Guido Casper wrote:
Daniel Fagerstrom wrote:
So a pipeline for input handling could look like:
g -> t* -> store -> act -> [select] -> g -> t* -> s.
I'm still not convinced by this symmetry thing :-)
The requirements for inbound data flow seems to be too different from those of outbound data flow.
For outbound data flow everything is converted to a string which is quite easy and nicely supported by XML's weakly typed nature (IMO one major reason for XMLs power and success) and a powerful transformation language.
For inbound data flow (as you already mentioned) you need strongly typed data which requires parsing, validation and error handling. I do see value in putting this data - once grabbed and converted by the forms framework - into some sort fo pipeline. What I'm unsure about is if these pipelines will be of similar power as weakly typed pipelines. I believe Cocoon's pipelines achieve this level of component reusability because of its weakly typed (and therefore loosely coupled) nature.
Now IIUC you suggest a pipelining architecture for inbound data flow with a DOM-like data model.
I guess I was a little bit unclear. The typed DOM is only for storing data in the application. The inbound dataflow is an ordinary Cocoon pipeline, (SAX, untyped). There might be cases where one would like to use validation and type info for the inbound data, but I think that should be done within the pipeline component, not in the communication between them.
--- O ---
Steping back a little bit, the main point with my RT was to discuss design patterns for webapps (or more generally Cocoon based applications in all supported environments), rather than any sitemap extensions or the like. All that I proposed can be done within the current Cocoon, I am not proposing any new mechanisms, (although some stuff possibly could be done in a more convinient way with new sitemap constructs).
So, a webapp consist of a controller for multi page flow or workflow (flowscripts). In each step in the flow input is read, an internal state is updated and output is produced. We all agree about that output production should be XML based. My main message is that it is a good idea to use XML for the inbound dataflow and at least to a part as a storage to.
For the input part this can be done by calling a pipeline with the processPipelineTo[...] function in flowscripts. The pipeline typically starts with a stream or request generator or any generator that reads from a module source connected to an input stream or something similar.
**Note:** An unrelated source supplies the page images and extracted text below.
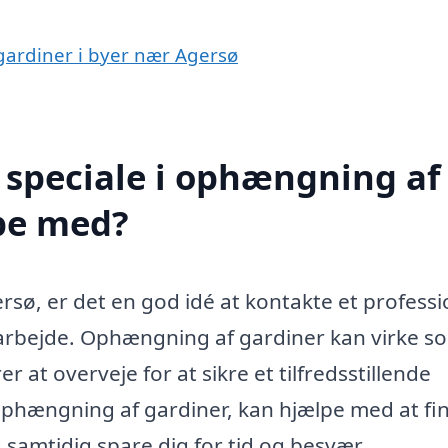
gardiner i byer nær Agersø
 speciale i ophængning af
lpe med?
sø, er det en god idé at kontakte et professi
 arbejde. Ophængning af gardiner kan virke s
at overveje for at sikre et tilfredsstillende
 i ophængning af gardiner, kan hjælpe med at fi
 samtidig spare dig for tid og besvær.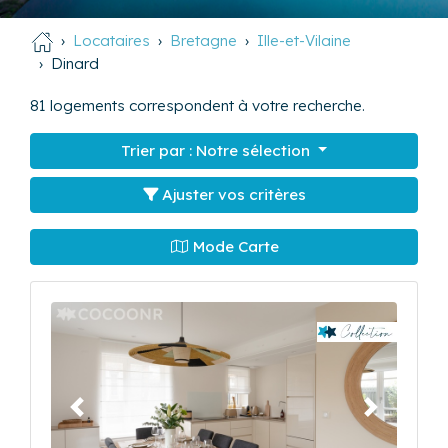
Locataires
Bretagne
Ille-et-Vilaine
Dinard
81
logements correspondent à votre recherche.
Trier par :
Notre sélection
Ajuster vos critères
Mode Carte
Précédent
Suivant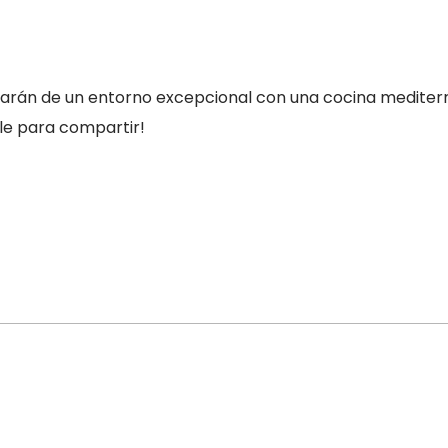
isfrutarán de un entorno excepcional con una cocina medit
ble para compartir!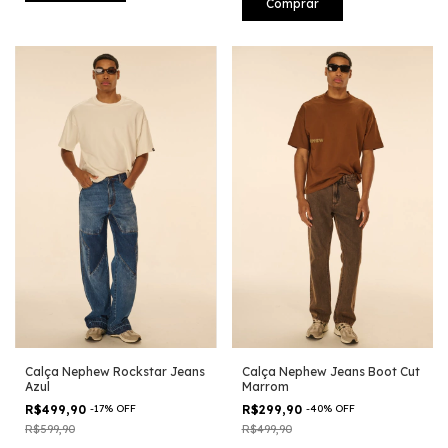
Comprar
Calça Nephew Rockstar Jeans
Calça Nephew Jeans Boot Cut
Azul
Marrom
R$499,90
-
17
%
OFF
R$299,90
-
40
%
OFF
R$599,90
R$499,90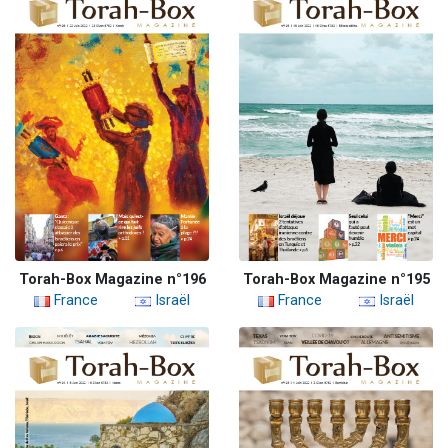
Torah-Box Magazine n°196
Torah-Box Magazine n°195
France
Israël
France
Israël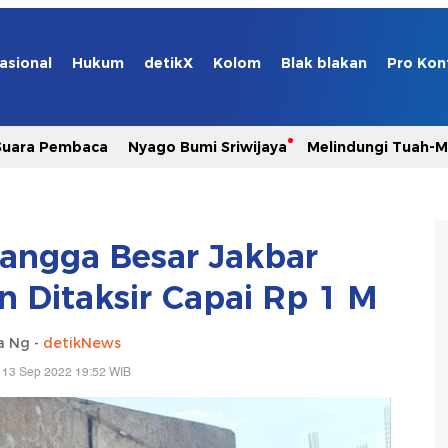
asional
Hukum
detikX
Kolom
Blak blakan
Pro Kon
Suara Pembaca
Nyago Bumi Sriwijaya
Melindungi Tuah-
angga Besar Jakbar
n Ditaksir Capai Rp 1 M
ia Ng -
detikNews
 13 Sep 2022 19:52 WIB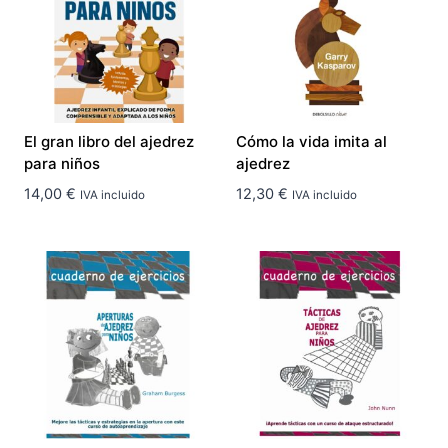
El gran libro del ajedrez
Cómo la vida imita al
para niños
ajedrez
14,00
€
12,30
€
IVA incluido
IVA incluido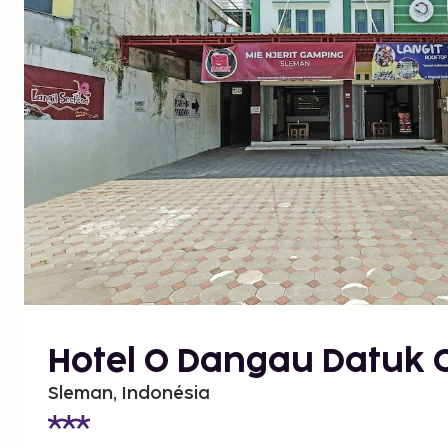
Hotel O Dangau Datuk 
Sleman, Indonésia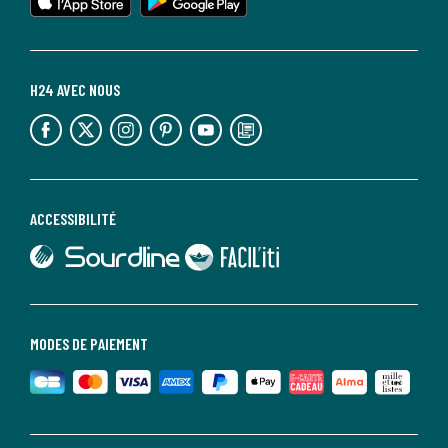
H24 AVEC NOUS
lien vers l'espace réseaux sociaux
lien vers l'espace réseaux sociaux
lien vers l'espace réseaux sociaux
lien vers l'espace réseaux sociaux
lien vers l'espace réseaux sociaux
lien vers le blog la redoute
ACCESSIBILITÉ
lien vers Sourdline
lien vers Faciliti
MODES DE PAIEMENT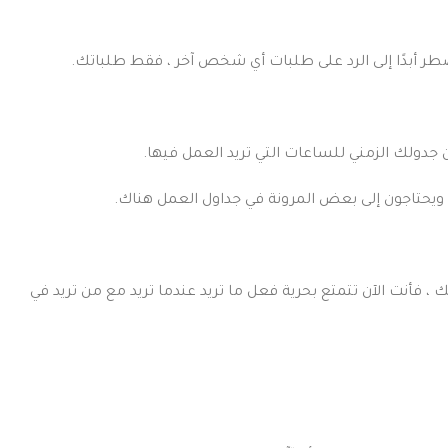
ضطر أبدًا إلى الرد على طلبات أي شخص آخر ، فقط طلباتك.
 جدولك الزمني للساعات التي تريد العمل فيها.
ويحتاجون إلى بعض المرونة في جداول العمل هناك.
فأنت الآن تتمتع بحرية فعل ما تريد عندما تريد مع من تريد في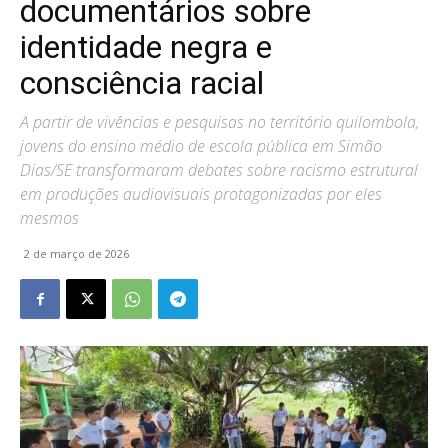
documentários sobre
identidade negra e
consciência racial
A partir de vivências e pesquisas no território quilombola,
jovens do ensino médio de escola pública em Simão
Dias/SE transformaram debates sobre racismo estrutural
em produções audiovisuais protagonizadas por eles
mesmos
2 de março de 2026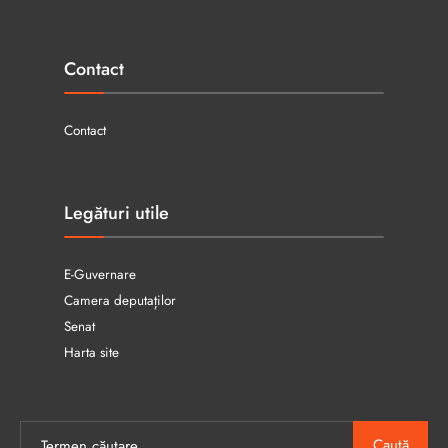
Contact
Contact
Legături utile
E-Guvernare
Camera deputaților
Senat
Harta site
Caută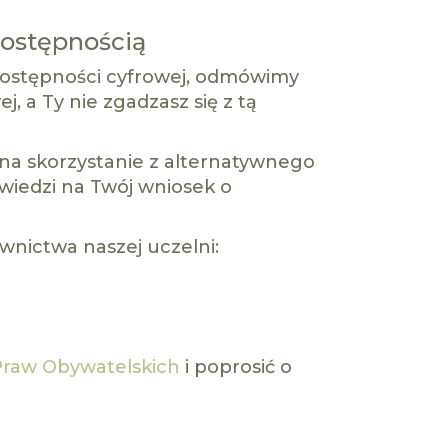
dostępnością
dostępności cyfrowej, odmówimy
, a Ty nie zgadzasz się z tą
ę na skorzystanie z alternatywnego
wiedzi na Twój wniosek o
wnictwa naszej uczelni:
Praw Obywatelskich
i poprosić o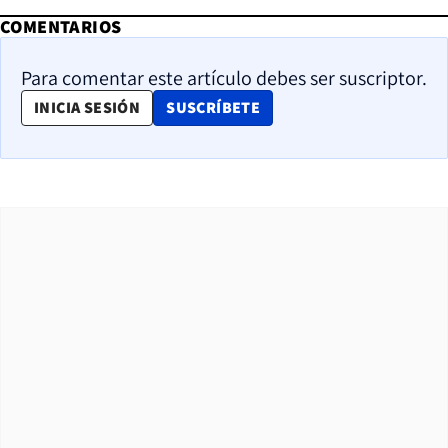
COMENTARIOS
Para comentar este artículo debes ser suscriptor.
OPENS IN NEW WINDOW
INICIA SESIÓN
SUSCRÍBETE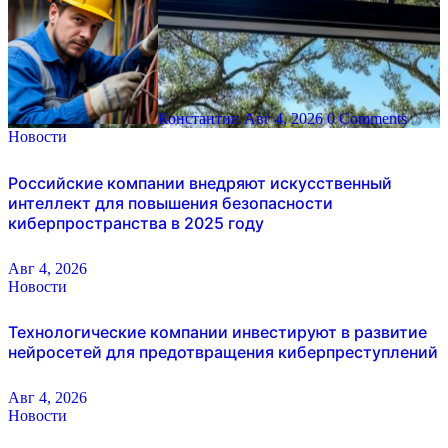
Константин
Авг 4, 2026
0 Comments
Новости
Российские компании внедряют искусственный
интеллект для повышения безопасности
киберпространства в 2025 году
Авг 4, 2026
Новости
Технологические компании инвестируют в развитие
нейросетей для предотвращения киберпреступлений
Авг 4, 2026
Новости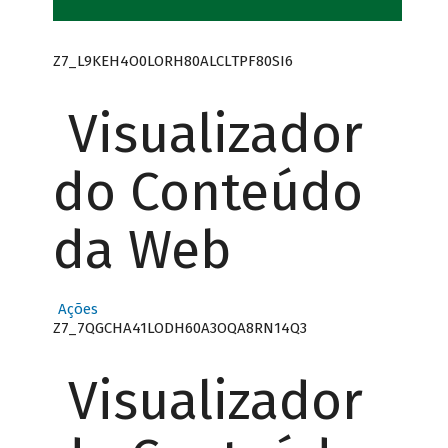
Z7_L9KEH4O0LORH80ALCLTPF80SI6
Visualizador
do Conteúdo
da Web
Ações
Z7_7QGCHA41LODH60A3OQA8RN14Q3
Visualizador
The state consist typically of a backend (DB, EJB etc) and some session state (session attributes, flowscript variables). For form handling it is a good design pattern to store input data in a "form model" instead of writing dirrectly to the backend. Especially if the backend is of transactional nature. This pattern is used in CForms. The form model is a (typically typed) data structure where you gather the input before writing it to the backend. In update operations, the form model is also loaded with data from the backend before it is "edited" through the web gui.
What I propose is that the "form model" idea is not only usable in CForms based form handling but in other kinds of webapps as well. So it would be practical if the utilities for handling some appropriate typed datastructure was made available outside CForms. Thus the mechanisms for loading data (XML, Java beans, DB etc) into the store and saving from it could be reused in other contexts also.
To work well with the rest of Cocoon, XML seem to be the most practical choise.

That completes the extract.